Messina e i suoi modi di dire: che scocciatura la ‘camurria’! Le origini della strana espressione tanto amata da Camilleri

StrettoWeb

“Che camurria!”, un’esclamazione immancabile nel vocabolario di ogni messinese e non solo: l’origine e il significato di tale espressione tanto cara ad Andrea Camilleri

Ci sono delle espressioni delle quali proprio non si può fare a meno. Esclamazioni che si adattano a tutti i contesti, parole che centrano sempre il bersaglio e c’entrano sempre, in ogni discorso. A Messina, e in generale un po’ in tutta la Sicilia, esiste una parola capace di racchiudere diverse sfumature di significato, descrivere alla perfezione molteplici situazioni e che sintetizza perfettamente uno degli stati d’animo più impellenti dell’essere umano, la seccatura: questa parola è “camurria”.

Origini e significato del termine “camurria”

Quando il messinese vuole dire a qualcuno che sta esagerando, che il suo comportamento è da vero rompiscatole o che la situazione che si è venuta a creare risulta davvero frustrante e fastidiosa, utilizza l’espressione “camurria”. Da essa derivano anche gli aggettivi “camurriusu e camurriusa” per un termine che si usa in maniera versatile sia al maschile che al femminile. La parola in questione è stata citata per la prima volta all’interno del dizionario siciliano-italiano del 1876: se ne indica la derivazione da “gonorrea” (malattia sessualmente trasmissibile) o dal toscano “camorro”, ossia “malanno”. C’è chi invece ne associa il termine a ‘camorra’, la mafia napoletana. Il motivo? Il ‘fastidio’ creato dagli sgherri della malavita alle fasce più povere della popolazione con ricatti e minacce, in maniera assillante. Secondo il “Devoto-Oli” del 1968, la parola deriverebbe da “morra”, ossia gregge, con il rinforzato “ca”. Addirittura ci sarebbe una similitudine con il Portoghese: nel dialetto minhoto infatti, “camurro” significa stupido.

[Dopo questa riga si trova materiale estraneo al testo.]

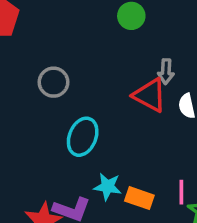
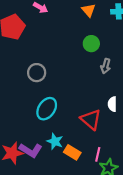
gray arrow: (166, 71) -> (106, 66), moved
red triangle: (150, 95) -> (91, 120), moved

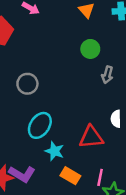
red triangle: (91, 120) -> (91, 137), turned -45
cyan star: (55, 141) -> (54, 151), moved

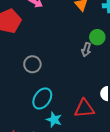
green circle: (90, 49) -> (97, 37), moved
gray arrow: (107, 75) -> (86, 50), moved

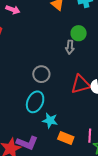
gray circle: (32, 64) -> (41, 74), moved
red triangle: (84, 108) -> (81, 84), moved

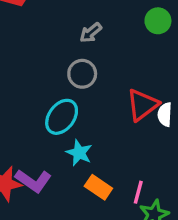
gray arrow: (70, 47) -> (91, 33), moved, turned 32
red triangle: (81, 84) -> (142, 105), turned -35

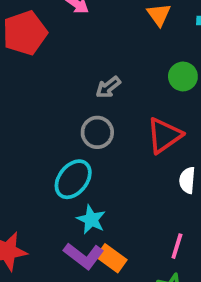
red triangle: (142, 105) -> (164, 135), moved
purple L-shape: (33, 181) -> (84, 256), moved
pink line: (138, 192) -> (177, 246), moved

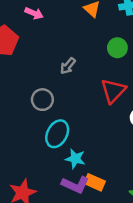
gray circle: (97, 132) -> (42, 100), moved

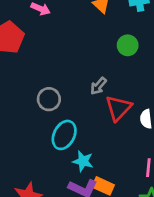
gray arrow: (68, 66) -> (98, 86), moved
red triangle: (113, 91) -> (118, 108), moved

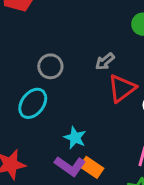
cyan ellipse: (64, 135) -> (33, 103), moved

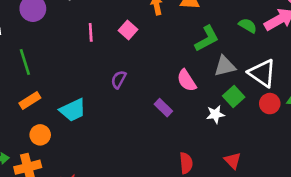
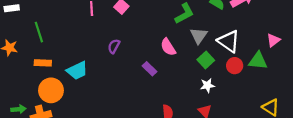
gray triangle: (225, 66) -> (199, 36), turned -42
orange rectangle: (30, 101) -> (43, 63), turned 35
white star: (215, 114) -> (207, 85), moved
orange circle: (40, 135) -> (51, 90), size x1.5

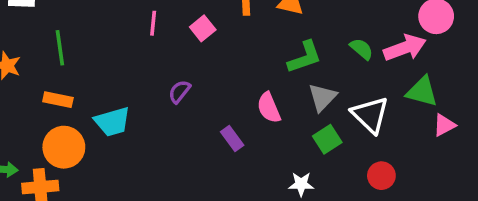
green triangle: (258, 61) -> (422, 92), moved
red circle: (235, 66) -> (381, 176), moved
white star: (207, 85) -> (301, 184), moved

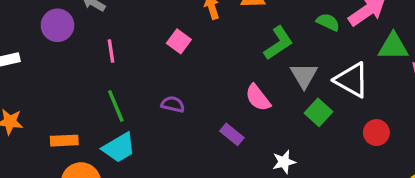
pink line: (153, 23) -> (111, 51), moved
green line: (60, 48) -> (116, 106), moved
purple semicircle: (179, 92) -> (173, 104), turned 80
white star: (301, 184) -> (284, 162), moved

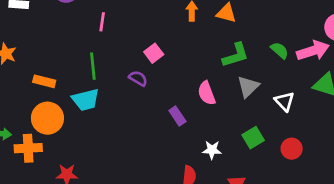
pink square: (179, 41) -> (154, 53), moved
white triangle: (352, 80) -> (285, 101), size x0.7
green square: (318, 112) -> (253, 138), moved

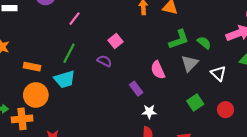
pink line: (102, 22) -> (74, 19), turned 32
green semicircle: (280, 50) -> (204, 43), moved
green line: (93, 66) -> (69, 53), turned 36
white star: (212, 150) -> (149, 112), moved

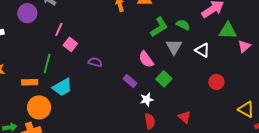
pink square: (116, 41) -> (70, 44), moved
green line: (69, 53) -> (47, 64), moved
green square: (195, 103) -> (164, 79), moved

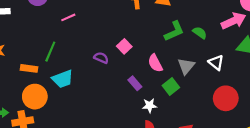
pink line: (59, 29) -> (68, 17), turned 32
pink square: (70, 44) -> (124, 46), moved
gray triangle: (174, 47) -> (186, 66), moved
red circle: (216, 82) -> (226, 98), size x1.5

Lo scrittore Andrea Camilleri, padre del mitico ‘Montalbano’, ha sempre attinto a piene mani dalla cultura e dalla lingua siciliana per le sue opere. In un intervento sul Corriere della Sera Magazine datato settembre 2008, Camilleri ha descritto così la tanto amata/odiata “camurria”:forse è la parola più spesso usata e anche pensata ma non detta per ragioni di civile comportamento da chi sta scrivendo questo lemma, tanto che una sua nipotina, appena cominciò a parlare, oltre a mamma, disse distintamente “camurria” pur non essendo siciliana. Accrescitivi sono: “gran camurria” e “grannissima camurria”, frequente è anche “granni e grannissima camurria”. Il massimo è costituito dalla composizione “grannissima camurria buttana”. Qui si ricorda la variante introdotta dal barone Logreco in punto di morte: “Il munno è ‘na grannissima camurria buttana e ‘mpistata”, dove, ‘mpistata equivalendo a leutica, veniva realizzato un felice ritorno del termine a una delle supposte origini“.